To ensure proper operation and high-quality of ICs, manufacturing tests must be run on fabricated devices to detect structural faults and eliminate defective parts or devices. Test patterns for a manufacturing test of an IC design are typically generated using an automatic test pattern generation (ATPG) tool. A conventional test pattern generation requires performing logic simulation of an IC design, typically using a gate-level description of the IC design. The gate-level description of the IC design is typically obtained by logic synthesis of a register-transfer-level (RTL) description of the IC design. An ATPG tool captures input stimuli and output responses during the logic simulation of the IC design and creates test vectors. However, as a circuit design becomes larger and more complex, such logic simulation requires a large number of simulation cycles, and the test pattern generation may take a significantly long time, for example, several days or more.

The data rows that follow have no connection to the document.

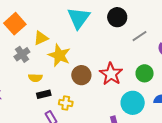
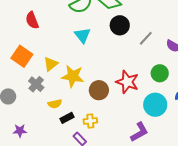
cyan triangle: (79, 18) -> (82, 35), size x0.7

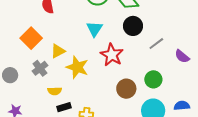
green circle: (160, 73) -> (153, 79), moved
red star: (127, 82) -> (112, 55), moved
brown circle: (99, 90) -> (126, 89), moved

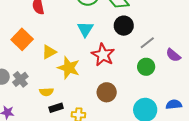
gray cross: (40, 68) -> (20, 79), moved
green circle: (153, 79) -> (146, 67), moved
brown circle: (126, 89) -> (107, 92), moved

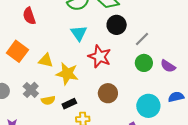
yellow triangle: (49, 52) -> (46, 60), turned 49
purple semicircle: (173, 55) -> (168, 66), moved
gray cross: (20, 79) -> (31, 90), moved
black rectangle: (56, 108) -> (69, 104), moved

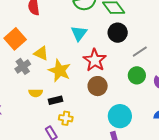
gray cross: (31, 90) -> (23, 66), moved
brown circle: (108, 93) -> (98, 86), moved
cyan circle: (148, 106) -> (120, 116), moved

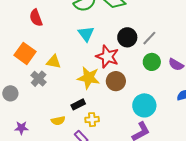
black circle: (118, 33) -> (127, 37), moved
yellow star: (60, 71) -> (89, 78), moved
yellow semicircle: (36, 93) -> (58, 121), moved

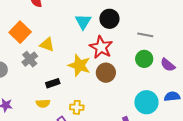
black circle: (127, 37) -> (109, 19), moved
gray line: (149, 38) -> (145, 35), turned 49
black rectangle: (78, 104) -> (53, 83), moved
cyan circle: (144, 105) -> (146, 102), moved

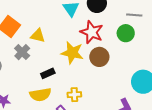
green circle: (144, 59) -> (126, 33), moved
yellow semicircle: (43, 103) -> (40, 95), size x1.5

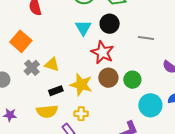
green circle: (126, 33) -> (132, 80), moved
yellow triangle: (38, 36) -> (52, 64), moved
yellow star: (72, 53) -> (81, 85), moved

An IC design is also verified before its physical implementation. A verification of an IC design typically involves a simulation of the IC design. Two types of simulations may be used to verify the IC design: functional simulation and timing simulation. OpenVera™ is an open source hardware verification language (HVL) developed for functional verification of IC hardware designs, originally by Synopsys, Inc. of Mountain View, Calif. OpenVera™ is an object-oriented hardware verification language and enables circuit designers to create reusable objects that can be implemented using high level language and abstract data-structures, rather than low-level, register-transfer-level language (RTL) constructs. OpenVera™ also supports many features of both hardware description language (HDL) such as Verilog and general computer language such as C or C++.
OpenVera-based verification programs run in conjunction with a HDL simulator. OpenVera™ has the capability of separating the interface of an object from its implementation, and OpenVera-based verification programs can be separately compiled and dynamically linked to the HDL simulator. FIG. 1 schematically illustrates conventional verification of an IC design (Design Under Test) 10 using an OpenVera based verification program 20. The IC design 10 is described in a HDL, for example, Verilog (HDL representation). The verification program 20 includes a stimulus generation module (stimulus generator) 22, an expected-response generation module (expected-response generator) 24, and a comparator 26. The stimulus generator 22 operates at a higher level of abstraction, and automatically generates stimuli for the IC design 10 which is simulated by a HDL simulator. The expected-response generator 24 also operates at a higher level of abstraction and typically implements some reference model of the IC design 10 to generate the expected-responses. The comparator 26 compares output signals from the simulated IC design 10 against the expected-responses, and checks if they match. Then the verification program 20 outputs the comparison result (match or mismatch).
As shown in FIG. 1, the IC design 10 has input ports 30, in/out ports 32, and output ports 34. An interface 36 of the verification program provides signal-level connectivity into the HDL representation of the IC design 10, and also defines ports (signal directions) of the IC design 10. Since the functional verification only needs to monitor the output signals from the HDL simulator (simulating the IC design 10), the verification program 20 only samples signals from the in/out ports 32 and from the output ports 34 of the IC design 10.